Programming Forums

Programming Forums (http://www.programmingforums.org/forumindex.php)
-   Java (http://www.programmingforums.org/forum17.html)
-   -   Starting an RSS Reader (http://www.programmingforums.org/showthread.php?t=11177)

ReggaetonKing Aug 26th, 2006 2:34 AM

Starting an RSS Reader
 
I am in the planning process of my RSS Reader project. I am creating an RSS Reader because I want to exercise my Java skills for the end of the summer and create something that maybe people who actually use besides a stupid text editor. I know there are tons of open source RSS Readers with highly sophisticated options and features but I am not all in to that. I want to develop something simple and easy to use.

The main reason why I am posting is because I have a problem with parsing and formating the RSS document. I am able to get the RSS document from the websites such as PFO's but I want to parse it and format it to an easy on the eyes display.
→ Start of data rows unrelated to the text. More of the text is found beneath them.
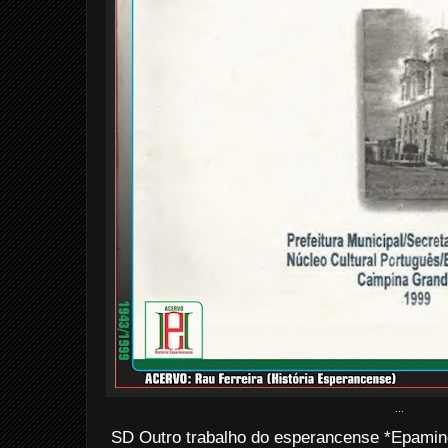
...
SD Outro trabalho do esperancense *Epami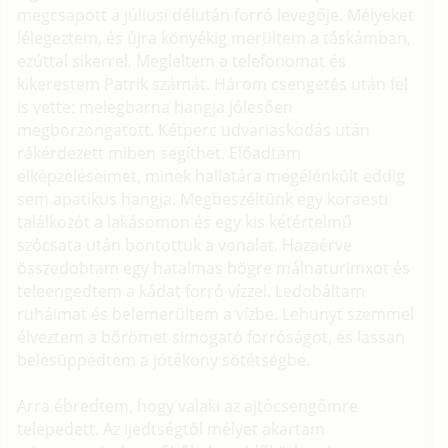
megcsapott a júliusi délután forró levegője. Mélyeket
lélegeztem, és újra könyékig merültem a táskámban,
ezúttal sikerrel. Megleltem a telefonomat és
kikerestem Patrik számát. Három csengetés után fel
is vette: melegbarna hangja jólesően
megborzongatott. Kétperc udvariaskodás után
rákérdezett miben segíthet. Előadtam
elképzeléseimet, minek hallatára megélénkült eddig
sem apatikus hangja. Megbeszéltünk egy koraesti
találkozót a lakásomon és egy kis kétértelmű
szócsata után bontottuk a vonalat. Hazaérve
összedobtam egy hatalmas bögre málnaturimxot és
teleengedtem a kádat forró vízzel. Ledobáltam
ruháimat és belemerültem a vízbe. Lehunyt szemmel
élveztem a bőrömet simogató forróságot, és lassan
belesüppedtem a jótékony sötétségbe.
Arra ébredtem, hogy valaki az ajtócsengőmre
telepedett. Az ijedtségtől mélyet akartam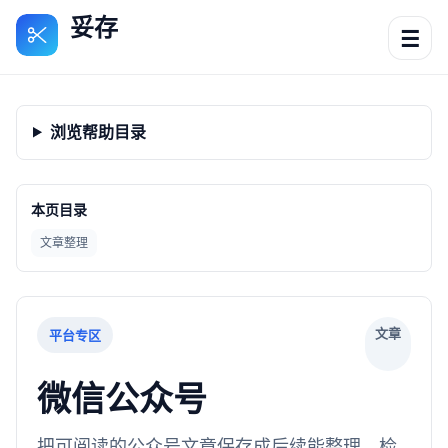
妥存
☰
浏览帮助目录
本页目录
文章整理
文章
平台专区
微信公众号
把可阅读的公众号文章保存成后续能整理、检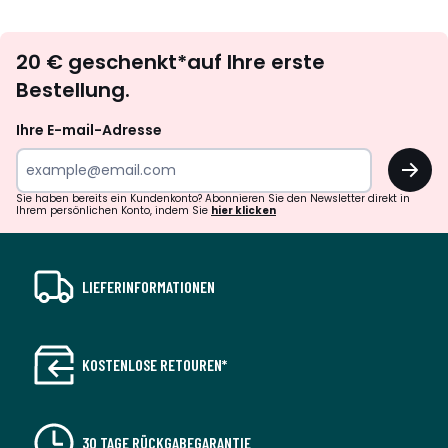
défiler
défile
à
à
Newsletter
gauche
droit
20 € geschenkt*auf Ihre erste
abonnieren
Bestellung.
Ihre E-mail-Adresse
OK
Sie haben bereits ein Kundenkonto? Abonnieren Sie den Newsletter direkt in
Ihrem persönlichen Konto, indem Sie
hier klicken
LIEFERINFORMATIONEN
KOSTENLOSE RETOUREN*
30 TAGE RÜCKGABEGARANTIE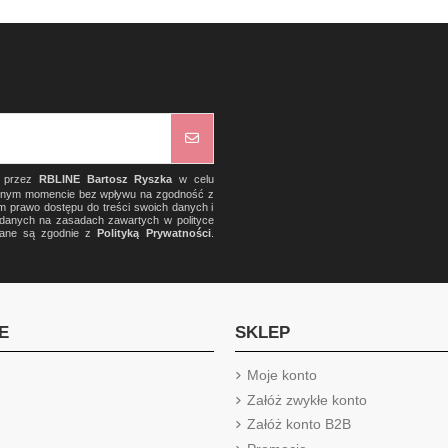
) przez
RBLINE Bartosz Ryszka
w celu
olnym momencie bez wpływu na zgodność z
m prawo dostępu do treści swoich danych i
a danych na zasadach zawartych w polityce
rzane są zgodnie z
Polityką Prywatności
.
E
SKLEP
Moje konto
Załóż zwykłe konto
Załóż konto B2B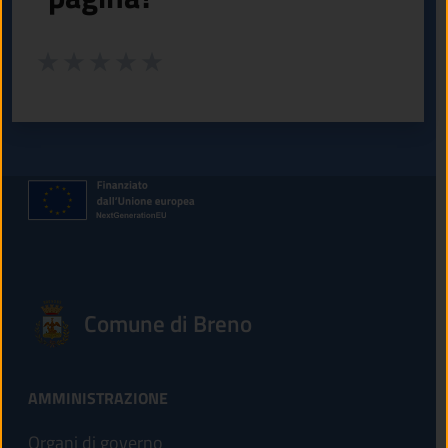
Valuta da 1 a 5 stelle la pagina
Valuta 1 stelle su 5
Valuta 2 stelle su 5
Valuta 3 stelle su 5
Valuta 4 stelle su 5
Valuta 5 stelle su 5
Comune di Breno
AMMINISTRAZIONE
Organi di governo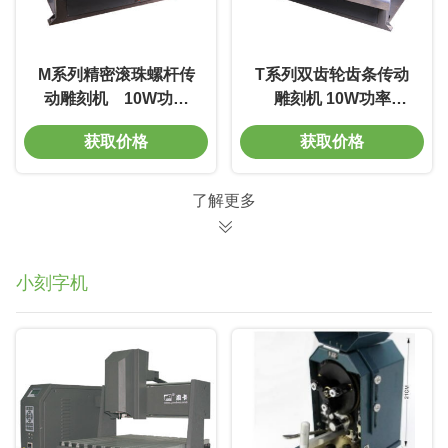
M系列精密滚珠螺杆传
T系列双齿轮齿条传动
动雕刻机 10W功率
雕刻机 10W功率
7000mm/s 重复精度
7000mm/s 重复精度
获取价格
获取价格
0.002mm 免维护
0.002mm 免维护
了解更多
小刻字机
I have no experience in XML and for this project I think it will enhance my skills in Java by doing something I know while learning something new.

Any help or suggestions guys??

Side Note:
I came around this website, http://xerces.apache.org. I know it's a open source XML Parser for Java but I know no clue how to use it.

Polyphemus_ Aug 26th, 2006 4:50 AM

I found this online book on the internet: http://www.cafeconleche.org/books/xmljava/

May be useful, especially chapter 5 :).

Game_Ender Aug 26th, 2006 10:41 AM

You can also check the out this class in the Java 1.5 api.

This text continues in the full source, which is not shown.